Le inquadrature si concentrano su ambienti chiusi — la casa, il bagno, gli studi — creando una persistente sensazione di claustrofobia che accompagna lo spettatore dall’inizio alla fine. Questa stessa claustrofobia si riflette nella consapevolezza di trovarsi intrappolati nel proprio corpo, soggetto all’inesorabile avanzare del tempo. È una claustrofobia amplificata anche e soprattutto dal ciclo senza fine della ricerca di ammirazione da parte di Elisabeth, che la tiene imprigionata in una gabbia dorata fatta di riflettori e flash. In The substance non ci sono mezze misure: ogni cosa è illuminata dalle luci accecanti dello studio, dalla vita libera e piena di Sue, oppure è tutto cupo e angoscioso, così come la nuova realtà di cui Elisabeth è vittima. Non esistono chiaroscuri perché d’altronde, così come dimostra la storia, nel mondo della televisione o sei dentro o sei fuori. O sei la star del momento o sei il solo un nome da aggiungere a tutte le altre meteore decadute.
Nonostante questo contrasto netto tra le due protagoniste (che tecnicamente sono una, come ci ricorda più volte una misteriosa voce al cellulare) Demi Moore e Margaret Qualley brillano allo stesso modo sul grande schermo. Odio, gelosia, disprezzo, ossessione: le due riescono a mostrare passo dopo passo tutte le sfumature della caduta verso l’abisso della disperazione. Coralie Fargeat fa tutto questo con un ritmo sempre più serrato, rapisce lo spettatore e lo porta all’interno della storia, esaspera le esigenze che ogni giorno vengono espresse sul corpo della donna, enfatizza l’assurdità di quelle richieste, mette in mostra l’impossibilità di raggiungere la perfezione. Un film pieno di rabbia e risentimento, di angoscia e inquietudine, e Fargeat ci prende per mano e ci accompagna nel vortice di (auto)distruzione di Elisabeth.

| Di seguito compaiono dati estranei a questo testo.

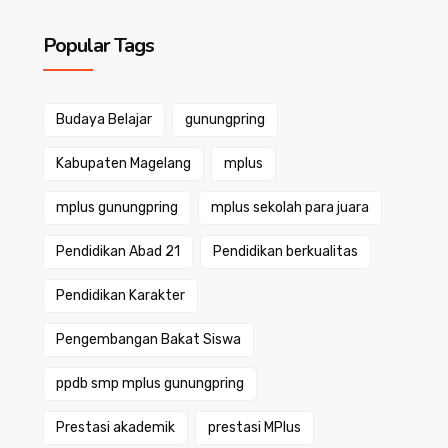
Popular Tags
Budaya Belajar
gunungpring
Kabupaten Magelang
mplus
mplus gunungpring
mplus sekolah para juara
Pendidikan Abad 21
Pendidikan berkualitas
Pendidikan Karakter
Pengembangan Bakat Siswa
ppdb smp mplus gunungpring
Prestasi akademik
prestasi MPlus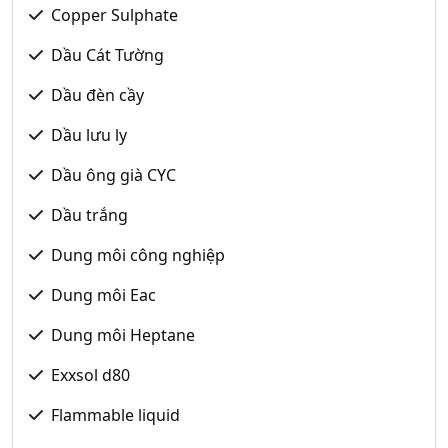
Copper Sulphate
Dầu Cát Tường
Dầu đèn cầy
Dầu lưu ly
Dầu ông già CYC
Dầu trắng
Dung môi công nghiệp
Dung môi Eac
Dung môi Heptane
Exxsol d80
Flammable liquid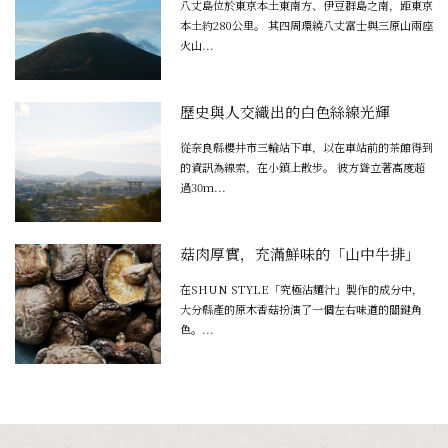
八丈島位於東京本土東南方、伊豆群島之南，距東京
本土約280公里。 其四周環繞八丈富士與三原山兩座
火山...
歷史與人交織出的白色絲線光輝
從奈良縣櫻井市三輪站下車，以在車站前的茶館得到
的資訊為線索，在小鎮上散步。 彼方聳立著高度超
過30m...
菇肉厚實，充滿鮮味的「山中牛排」
在SHUN STYLE「究極沾麵汁」製作的成分中，
大分縣產的原木香菇扮演了一個左右味道的關鍵角
色。...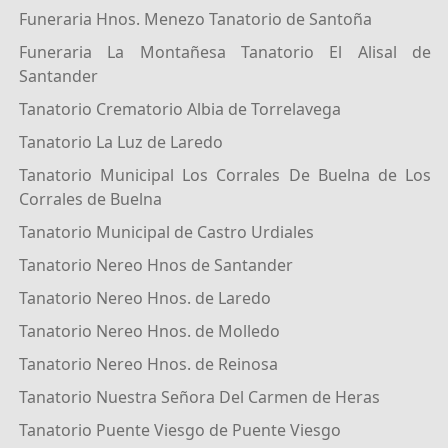
Funeraria Hnos. Menezo Tanatorio de Santoña
Funeraria La Montañesa Tanatorio El Alisal de
Santander
Tanatorio Crematorio Albia de Torrelavega
Tanatorio La Luz de Laredo
Tanatorio Municipal Los Corrales De Buelna de Los
Corrales de Buelna
Tanatorio Municipal de Castro Urdiales
Tanatorio Nereo Hnos de Santander
Tanatorio Nereo Hnos. de Laredo
Tanatorio Nereo Hnos. de Molledo
Tanatorio Nereo Hnos. de Reinosa
Tanatorio Nuestra Señora Del Carmen de Heras
Tanatorio Puente Viesgo de Puente Viesgo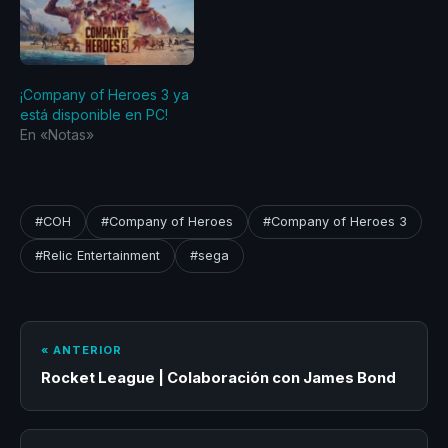
¡Company of Heroes 3 ya
está disponible en PC!
En «Notas»
#COH
#Company of Heroes
#Company of Heroes 3
#Relic Entertainment
#sega
« ANTERIOR
Rocket League | Colaboración con James Bond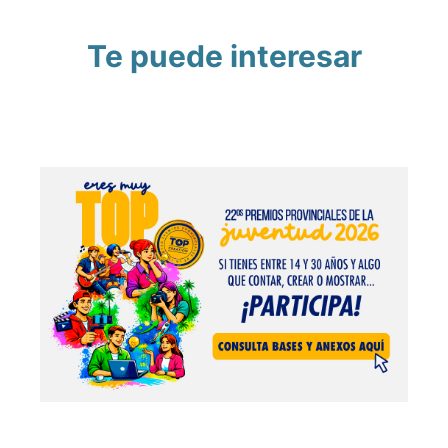
Te puede interesar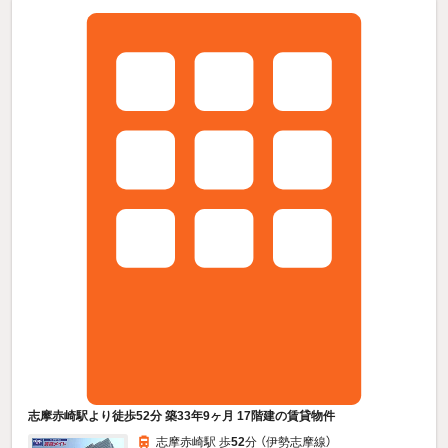
志摩赤崎駅より徒歩52分 築33年9ヶ月 17階建の賃貸物件
志摩赤崎駅 歩
52
分 （伊勢志摩線）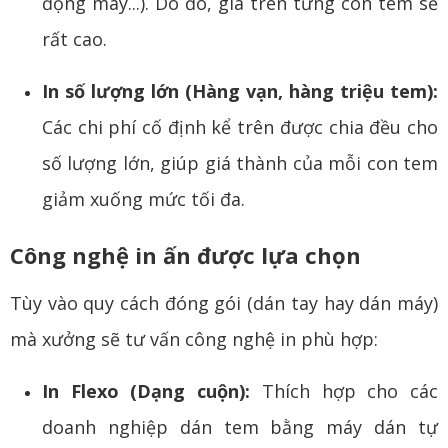
động máy...). Do đó, giá trên từng con tem sẽ
rất cao.
In số lượng lớn (Hàng vạn, hàng triệu tem):
Các chi phí cố định kể trên được chia đều cho
số lượng lớn, giúp giá thành của mỗi con tem
giảm xuống mức tối đa.
Công nghệ in ấn được lựa chọn
Tùy vào quy cách đóng gói (dán tay hay dán máy)
mà xưởng sẽ tư vấn công nghệ in phù hợp:
In Flexo (Dạng cuộn):
Thích hợp cho các
doanh nghiệp dán tem bằng máy dán tự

Body horror: l'avidità mostruosa
Come nei migliori esempi di body horror, in cui l’orrore si concentra sulla trasformazione, deformazione e mutazione del corpo, The Substance presenta una narrazione volutamente sopra le righe, con elementi esagerati e spesso assurdi. Il tema centrale della pellicola è la duplicità del corpo: da un lato, corpi mostruosi e respinti; dall’altro, corpi seducenti e desiderati. La mostruosa degenerazione di Elisabeth inizia con la demonizzazione dei segni dell’età – rughe, occhiaie, un corpo che non è più tonico come lo era vent’anni prima – crescendo progressivamente fino a diventare una manifestazione estrema e concreta. Elisabeth disprezza sempre di più la propria immagine e perde progressivamente il controllo sulla propria identità fisica e morale. Parallelamente, Sue prende sempre di più il potere e si trasforma in una figura priva di scrupoli, assetata di fama, incantatrice con la sua sensualità radicata in un corpo giovane e intatto, rappresentazione di una perfezione idealizzata. Tuttavia, la sua brama di potere rivela un egoismo avido, svelando una corruzione celata dietro la purezza apparente. Il film si configura come una potente metafora della fragilità dell’identità e della corruzione del corpo umano, ricordandoci che non si può sfuggire né a se stessi né al tempo che consuma. Il corpo mostruoso, quindi, finisce per incarnare inevitabilmente la corruzione interiore e diventarne specchio nell’esteriorità.